ECLI:NL:CRVB:2021:1677
Centrale Raad van Beroep
- Hoger beroep
- Rechtspraak.nl
Hoger beroep inzake herziening WIA-uitkering en terugvordering door Uwv met betrekking tot dringende redenen en boete
In deze zaak gaat het om een hoger beroep van appellante tegen de uitspraak van de rechtbank Limburg, waarin de herziening van haar WIA-uitkering en de terugvordering door het Uitvoeringsinstituut werknemersverzekeringen (Uwv) aan de orde zijn. Appellante heeft de herziening van de WIA-uitkering en de terugvordering niet betwist, behalve de aanwezigheid van dringende redenen om van terugvordering af te zien. De rechtbank heeft geoordeeld dat er geen dringende redenen zijn om van terugvordering af te zien en dat de opgelegde boete van € 40,- evenredig is aan de ernst van de overtreding en de mate van verwijtbaarheid.
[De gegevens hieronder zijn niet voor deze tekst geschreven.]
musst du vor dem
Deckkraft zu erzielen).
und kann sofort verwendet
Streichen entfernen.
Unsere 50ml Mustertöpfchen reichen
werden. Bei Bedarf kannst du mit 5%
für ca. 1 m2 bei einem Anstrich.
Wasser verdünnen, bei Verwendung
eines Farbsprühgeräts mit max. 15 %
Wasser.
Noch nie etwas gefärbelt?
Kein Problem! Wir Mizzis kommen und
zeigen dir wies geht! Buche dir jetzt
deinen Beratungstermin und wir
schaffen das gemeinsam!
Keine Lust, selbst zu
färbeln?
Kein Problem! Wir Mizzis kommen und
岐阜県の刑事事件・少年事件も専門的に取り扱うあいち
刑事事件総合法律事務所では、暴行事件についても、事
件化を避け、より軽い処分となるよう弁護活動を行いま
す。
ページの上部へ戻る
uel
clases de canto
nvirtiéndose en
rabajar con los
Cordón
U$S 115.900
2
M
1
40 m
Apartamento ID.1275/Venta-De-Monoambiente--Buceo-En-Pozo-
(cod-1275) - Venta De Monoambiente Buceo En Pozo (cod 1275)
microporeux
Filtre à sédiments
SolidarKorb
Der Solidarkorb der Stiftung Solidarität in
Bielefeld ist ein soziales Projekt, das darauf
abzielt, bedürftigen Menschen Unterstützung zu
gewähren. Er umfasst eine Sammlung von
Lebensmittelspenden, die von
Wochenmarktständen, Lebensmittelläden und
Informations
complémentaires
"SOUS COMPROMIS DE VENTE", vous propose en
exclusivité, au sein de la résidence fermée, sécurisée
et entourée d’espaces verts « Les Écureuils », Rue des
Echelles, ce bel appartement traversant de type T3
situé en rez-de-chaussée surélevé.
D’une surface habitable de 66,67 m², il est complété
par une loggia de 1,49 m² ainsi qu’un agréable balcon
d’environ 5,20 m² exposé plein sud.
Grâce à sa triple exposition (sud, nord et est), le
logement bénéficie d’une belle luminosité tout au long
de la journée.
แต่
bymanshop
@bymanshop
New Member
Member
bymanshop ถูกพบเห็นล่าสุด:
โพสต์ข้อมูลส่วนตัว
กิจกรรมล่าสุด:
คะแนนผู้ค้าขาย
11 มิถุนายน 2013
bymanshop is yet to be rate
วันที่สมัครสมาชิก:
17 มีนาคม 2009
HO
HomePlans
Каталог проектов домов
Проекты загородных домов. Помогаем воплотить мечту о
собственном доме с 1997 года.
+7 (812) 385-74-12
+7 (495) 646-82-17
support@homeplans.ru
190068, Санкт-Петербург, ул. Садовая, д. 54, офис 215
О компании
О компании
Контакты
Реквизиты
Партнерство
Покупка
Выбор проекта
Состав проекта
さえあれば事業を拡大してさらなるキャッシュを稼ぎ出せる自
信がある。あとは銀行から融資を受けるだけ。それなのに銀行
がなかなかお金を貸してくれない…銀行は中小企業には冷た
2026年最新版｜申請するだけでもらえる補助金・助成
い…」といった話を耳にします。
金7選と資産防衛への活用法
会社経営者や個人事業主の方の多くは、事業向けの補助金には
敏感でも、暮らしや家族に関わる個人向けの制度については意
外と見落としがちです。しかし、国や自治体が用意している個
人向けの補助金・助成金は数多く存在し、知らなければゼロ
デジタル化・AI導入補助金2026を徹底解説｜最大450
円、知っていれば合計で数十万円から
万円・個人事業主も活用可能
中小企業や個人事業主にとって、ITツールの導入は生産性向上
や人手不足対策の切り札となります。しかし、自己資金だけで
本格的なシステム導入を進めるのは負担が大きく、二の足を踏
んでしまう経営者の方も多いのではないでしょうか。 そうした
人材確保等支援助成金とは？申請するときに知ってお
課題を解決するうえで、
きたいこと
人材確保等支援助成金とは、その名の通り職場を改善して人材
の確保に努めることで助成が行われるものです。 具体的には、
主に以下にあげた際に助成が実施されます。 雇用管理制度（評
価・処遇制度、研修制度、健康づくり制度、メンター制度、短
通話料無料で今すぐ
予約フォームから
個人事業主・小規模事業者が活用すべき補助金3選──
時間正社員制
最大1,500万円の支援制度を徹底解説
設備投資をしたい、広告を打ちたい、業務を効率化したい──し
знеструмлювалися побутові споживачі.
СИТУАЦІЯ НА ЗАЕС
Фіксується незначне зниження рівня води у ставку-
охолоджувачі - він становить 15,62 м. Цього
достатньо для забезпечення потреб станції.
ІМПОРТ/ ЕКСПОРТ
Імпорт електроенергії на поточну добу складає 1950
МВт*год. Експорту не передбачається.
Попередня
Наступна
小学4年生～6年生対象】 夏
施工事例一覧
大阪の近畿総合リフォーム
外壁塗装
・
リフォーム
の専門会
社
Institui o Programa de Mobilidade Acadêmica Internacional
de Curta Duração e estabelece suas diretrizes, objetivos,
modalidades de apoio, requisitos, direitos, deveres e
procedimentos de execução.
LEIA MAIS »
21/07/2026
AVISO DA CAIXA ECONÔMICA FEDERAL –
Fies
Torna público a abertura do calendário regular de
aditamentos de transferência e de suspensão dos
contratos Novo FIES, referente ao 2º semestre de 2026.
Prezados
De Centrale Raad van Beroep bevestigt de uitspraak van de rechtbank. Appellante heeft niet aannemelijk gemaakt dat de terugvorderingen onaanvaardbare sociale of financiële gevolgen voor haar hebben. De Raad oordeelt dat de rechtbank terecht heeft vastgesteld dat appellante haar inlichtingenplicht heeft geschonden door niet tijdig melding te maken van haar werkzaamheden als mantelzorger, waarvoor zij pgb-gelden heeft ontvangen. De Raad concludeert dat de opgelegde boete terecht is vastgesteld en dat er geen aanleiding is voor een lagere boete of voor het oordeel dat het Uwv onredelijk lang heeft gewacht met de besluitvorming.
De uitspraak van de Centrale Raad van Beroep is gedaan op 8 juli 2021, waarbij de Raad de eerdere uitspraak van de rechtbank bevestigt. De zaak betreft belangrijke aspecten van het bestuursrecht en socialezekerheidsrecht, met name de verplichtingen van appellante in het kader van de WIA-uitkering en de gevolgen van het niet naleven van de inlichtingenplicht.